-------- Excerpted records

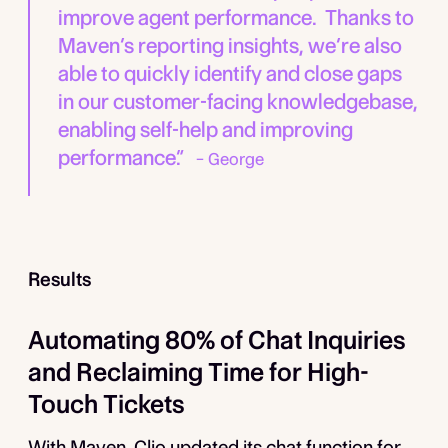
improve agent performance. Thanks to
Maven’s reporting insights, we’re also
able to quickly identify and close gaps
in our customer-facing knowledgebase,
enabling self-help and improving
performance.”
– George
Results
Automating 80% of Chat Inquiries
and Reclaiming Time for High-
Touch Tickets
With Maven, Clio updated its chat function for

----------------
-------- Excerpted records

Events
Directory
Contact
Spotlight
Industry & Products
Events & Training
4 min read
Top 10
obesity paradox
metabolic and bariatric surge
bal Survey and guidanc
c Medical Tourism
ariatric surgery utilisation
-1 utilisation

----------------

Task to complete: Of the lines above, output exactly those from the line bearing "able to quickly identify and close gaps" through the line bearing "With Maven, Clio", inclusive.

Exercise answer:
able to quickly identify and close gaps
in our customer-facing knowledgebase,
enabling self-help and improving
performance.”
– George
Results
Automating 80% of Chat Inquiries
and Reclaiming Time for High-
Touch Tickets
With Maven, Clio updated its chat function for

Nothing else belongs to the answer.